A week prior, the longtime owner of Pasadena’s Book Alley lost his Altadena home in the Eaton fire. But as he has done since buying the bookstore in 2004, he’s working with books.
“That’s what I gotta do, yeah. My wife and I are currently living in a hotel in Arcadia, and our sons are up with her sister in Thousand Oaks,” says Rogers, a soft-spoken man whose eyes well up more than once during the conversation.
“I wouldn’t want to be pacing the hotel room right now,” he says. “My wife’s a teacher and she had to go back to work this week.”
SEE ALSO: Like books? Get our free Book Pages newsletter about bestsellers, authors and more
Despite the array of books in his Colorado Boulevard store, which is a browser’s paradise for used and new books and vinyl, Rogers says he left home with just one thing. “Camera bag. We didn’t even receive an alert. My son just happened to see the fire on the mountain through the window and called me and I said, ‘That doesn’t look good.’
“I stepped outside for a closer look, and my neighbor was coming out and she said, ‘Are we evacuating?’ I said, ‘I think we probably better pack stuff.’ But there’s a woman that lives across the street from us who’s developmentally challenged, and she has a live-in caretaker but no one else there. I went over to make sure that they knew what was happening and help them. So I think within 20 minutes, everyone was off the street.”
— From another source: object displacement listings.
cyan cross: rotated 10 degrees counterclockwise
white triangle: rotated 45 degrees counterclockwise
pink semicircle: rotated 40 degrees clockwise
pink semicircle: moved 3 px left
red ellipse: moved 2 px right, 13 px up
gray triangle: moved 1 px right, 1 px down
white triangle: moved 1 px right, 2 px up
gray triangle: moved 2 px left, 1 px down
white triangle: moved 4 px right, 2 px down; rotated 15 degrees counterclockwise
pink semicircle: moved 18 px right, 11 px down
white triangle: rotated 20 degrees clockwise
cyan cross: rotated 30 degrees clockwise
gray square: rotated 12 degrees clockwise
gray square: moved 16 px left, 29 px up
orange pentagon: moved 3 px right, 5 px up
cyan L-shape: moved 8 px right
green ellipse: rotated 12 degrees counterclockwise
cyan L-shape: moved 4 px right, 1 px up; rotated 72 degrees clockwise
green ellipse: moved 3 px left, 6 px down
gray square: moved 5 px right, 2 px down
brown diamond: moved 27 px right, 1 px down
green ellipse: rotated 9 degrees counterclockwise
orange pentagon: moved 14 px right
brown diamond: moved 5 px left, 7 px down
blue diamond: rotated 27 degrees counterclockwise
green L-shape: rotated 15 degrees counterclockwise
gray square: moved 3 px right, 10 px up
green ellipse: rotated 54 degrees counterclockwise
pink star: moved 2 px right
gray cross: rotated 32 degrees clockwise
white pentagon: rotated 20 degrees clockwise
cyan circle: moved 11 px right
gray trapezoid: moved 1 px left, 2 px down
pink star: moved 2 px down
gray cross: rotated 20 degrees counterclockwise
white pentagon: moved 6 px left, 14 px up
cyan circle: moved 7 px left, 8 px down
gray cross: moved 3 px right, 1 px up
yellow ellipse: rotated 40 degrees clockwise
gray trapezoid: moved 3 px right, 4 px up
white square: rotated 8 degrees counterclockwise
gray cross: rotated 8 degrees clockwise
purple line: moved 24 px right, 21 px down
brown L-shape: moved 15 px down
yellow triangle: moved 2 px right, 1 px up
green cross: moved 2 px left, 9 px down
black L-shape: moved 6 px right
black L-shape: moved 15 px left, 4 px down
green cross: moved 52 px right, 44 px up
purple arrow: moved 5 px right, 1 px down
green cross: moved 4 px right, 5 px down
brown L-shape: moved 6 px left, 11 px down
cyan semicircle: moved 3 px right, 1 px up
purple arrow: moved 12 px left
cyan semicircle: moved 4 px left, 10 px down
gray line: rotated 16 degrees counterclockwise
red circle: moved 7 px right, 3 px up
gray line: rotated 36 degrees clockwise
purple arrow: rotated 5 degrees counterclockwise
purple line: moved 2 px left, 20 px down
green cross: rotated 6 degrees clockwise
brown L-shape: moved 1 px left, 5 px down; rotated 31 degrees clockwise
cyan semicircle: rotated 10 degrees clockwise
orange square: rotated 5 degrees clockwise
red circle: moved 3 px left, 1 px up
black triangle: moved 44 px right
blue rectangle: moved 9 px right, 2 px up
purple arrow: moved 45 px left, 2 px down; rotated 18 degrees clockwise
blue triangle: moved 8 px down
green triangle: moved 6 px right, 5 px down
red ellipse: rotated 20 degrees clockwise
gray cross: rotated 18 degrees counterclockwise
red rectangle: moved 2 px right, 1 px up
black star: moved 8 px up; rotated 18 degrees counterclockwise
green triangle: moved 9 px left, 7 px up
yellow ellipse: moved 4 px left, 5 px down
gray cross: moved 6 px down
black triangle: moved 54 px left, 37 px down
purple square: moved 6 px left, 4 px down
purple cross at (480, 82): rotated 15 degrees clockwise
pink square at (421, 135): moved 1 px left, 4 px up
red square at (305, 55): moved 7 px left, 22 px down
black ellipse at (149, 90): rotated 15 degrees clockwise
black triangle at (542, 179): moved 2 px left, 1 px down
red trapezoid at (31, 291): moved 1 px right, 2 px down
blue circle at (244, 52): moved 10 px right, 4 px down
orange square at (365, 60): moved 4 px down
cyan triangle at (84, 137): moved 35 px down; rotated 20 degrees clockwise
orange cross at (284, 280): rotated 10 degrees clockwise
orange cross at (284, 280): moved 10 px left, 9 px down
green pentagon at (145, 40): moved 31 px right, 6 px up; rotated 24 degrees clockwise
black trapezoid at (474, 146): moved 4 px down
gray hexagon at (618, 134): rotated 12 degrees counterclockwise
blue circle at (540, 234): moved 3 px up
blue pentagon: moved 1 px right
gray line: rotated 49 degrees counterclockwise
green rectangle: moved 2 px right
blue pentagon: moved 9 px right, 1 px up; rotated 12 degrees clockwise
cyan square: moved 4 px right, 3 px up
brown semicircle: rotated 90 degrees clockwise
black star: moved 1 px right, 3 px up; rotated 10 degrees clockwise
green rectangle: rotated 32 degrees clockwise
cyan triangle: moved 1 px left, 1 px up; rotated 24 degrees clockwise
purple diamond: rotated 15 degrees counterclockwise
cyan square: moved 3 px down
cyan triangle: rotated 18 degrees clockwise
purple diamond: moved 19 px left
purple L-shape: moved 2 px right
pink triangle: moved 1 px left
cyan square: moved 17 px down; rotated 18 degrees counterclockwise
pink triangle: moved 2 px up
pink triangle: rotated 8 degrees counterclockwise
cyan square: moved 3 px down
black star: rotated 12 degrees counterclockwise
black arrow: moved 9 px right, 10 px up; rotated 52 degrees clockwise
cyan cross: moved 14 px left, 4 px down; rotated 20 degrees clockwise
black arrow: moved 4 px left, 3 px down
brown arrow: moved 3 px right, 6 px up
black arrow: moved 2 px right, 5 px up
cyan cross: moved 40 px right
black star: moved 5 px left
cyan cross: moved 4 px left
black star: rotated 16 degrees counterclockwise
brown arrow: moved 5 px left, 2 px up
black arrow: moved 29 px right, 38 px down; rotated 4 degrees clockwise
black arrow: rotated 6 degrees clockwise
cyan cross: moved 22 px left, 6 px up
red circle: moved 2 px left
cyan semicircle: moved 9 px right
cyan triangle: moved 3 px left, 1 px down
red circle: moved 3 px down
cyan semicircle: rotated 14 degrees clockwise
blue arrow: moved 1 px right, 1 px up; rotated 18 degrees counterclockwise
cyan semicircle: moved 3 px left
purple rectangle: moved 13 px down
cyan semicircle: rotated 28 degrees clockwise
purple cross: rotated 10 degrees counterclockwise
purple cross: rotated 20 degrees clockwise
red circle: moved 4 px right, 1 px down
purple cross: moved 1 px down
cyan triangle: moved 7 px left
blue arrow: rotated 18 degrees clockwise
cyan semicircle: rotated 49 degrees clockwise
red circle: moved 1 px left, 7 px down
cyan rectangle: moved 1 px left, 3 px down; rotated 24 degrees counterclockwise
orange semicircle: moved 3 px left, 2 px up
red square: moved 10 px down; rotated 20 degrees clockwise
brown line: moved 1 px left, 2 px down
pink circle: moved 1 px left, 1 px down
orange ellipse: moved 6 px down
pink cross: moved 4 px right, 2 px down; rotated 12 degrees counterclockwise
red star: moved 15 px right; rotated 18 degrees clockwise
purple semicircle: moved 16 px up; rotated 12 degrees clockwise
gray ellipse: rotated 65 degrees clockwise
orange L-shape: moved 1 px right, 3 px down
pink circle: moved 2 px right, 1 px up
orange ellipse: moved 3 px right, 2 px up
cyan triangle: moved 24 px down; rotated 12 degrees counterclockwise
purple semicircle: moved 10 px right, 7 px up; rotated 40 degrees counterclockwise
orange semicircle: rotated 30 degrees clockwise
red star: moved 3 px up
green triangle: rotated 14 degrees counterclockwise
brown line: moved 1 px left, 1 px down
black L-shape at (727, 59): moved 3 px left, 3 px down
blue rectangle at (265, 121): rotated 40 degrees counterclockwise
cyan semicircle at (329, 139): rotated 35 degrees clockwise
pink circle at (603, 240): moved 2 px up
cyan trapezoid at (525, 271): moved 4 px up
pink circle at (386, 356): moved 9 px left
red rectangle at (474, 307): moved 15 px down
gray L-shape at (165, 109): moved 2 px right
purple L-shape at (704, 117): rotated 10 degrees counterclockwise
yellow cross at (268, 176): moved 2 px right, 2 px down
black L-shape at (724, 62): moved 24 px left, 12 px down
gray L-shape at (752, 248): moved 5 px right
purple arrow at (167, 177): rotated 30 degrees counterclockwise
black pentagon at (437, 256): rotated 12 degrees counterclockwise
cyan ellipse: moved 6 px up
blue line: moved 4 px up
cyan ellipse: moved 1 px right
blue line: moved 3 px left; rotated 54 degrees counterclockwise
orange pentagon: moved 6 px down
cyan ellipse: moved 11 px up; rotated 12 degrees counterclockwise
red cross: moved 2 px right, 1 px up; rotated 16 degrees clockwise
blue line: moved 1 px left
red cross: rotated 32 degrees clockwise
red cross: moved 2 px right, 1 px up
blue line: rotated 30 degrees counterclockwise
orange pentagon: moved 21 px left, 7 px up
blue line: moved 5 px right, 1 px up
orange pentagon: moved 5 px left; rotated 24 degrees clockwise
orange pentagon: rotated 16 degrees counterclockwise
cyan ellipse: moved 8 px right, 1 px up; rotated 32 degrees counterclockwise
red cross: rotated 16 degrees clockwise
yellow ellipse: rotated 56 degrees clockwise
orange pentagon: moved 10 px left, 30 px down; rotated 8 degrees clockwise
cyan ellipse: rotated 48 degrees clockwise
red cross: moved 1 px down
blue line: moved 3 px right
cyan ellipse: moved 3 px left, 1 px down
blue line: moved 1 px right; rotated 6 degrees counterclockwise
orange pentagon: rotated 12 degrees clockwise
For some, Rogers’ situation first came to their attention when a GoFundMe was set up on his family’s behalf. When asked about the campaign, he says the gesture does provide some peace of mind.
“Absolutely. I mean, it wasn’t my idea – my employees just said, ‘We’re doing this’ – and the response, it’s been overwhelming really. It’s going to be very helpful, because we don’t know at this point if insurance is going to be enough to rebuild. I don’t think it is, and we still have a mortgage to pay off for a house that doesn’t exist.
“So, these are the problems, but other people are in worse shape, you know?” he says.
He speaks with affection about the shops and businesses he frequented by his home, such as Altadena Hardware where he got his gardening supplies.
“I’d been planting,” he says. “I’d just put in some plants the day before, so, yeah. I hope it gets rebuilt.
“Everything up there was mom and pop, just very nice and a very eclectic middle-class community,” he says. “It was just a great mixture of all kinds of people, a great community. I hope it gets rebuilt. I hope we can be up there. Depends on, you know, money, if we can stay or not.”
Rogers, who pauses to welcome a chatty toddler who is leading a bemused adult around the store, says that this experience has altered the way he sees Book Alley.
“I mean I’m not one to ask for a lot of charity. I just want to say I’m very grateful for the outpouring of sympathy I’ve received – and for the store,” he says.
“I’m here working every day, and I don’t always realize how the store means a little more to the community than I realized.
“We’re getting a lot of orders online. There was one yesterday from someone in Hawaii who ordered an $18 book and just wrote, ‘Hope this helps! Aloha from Hawaii,’ he says. “And that’s nice.”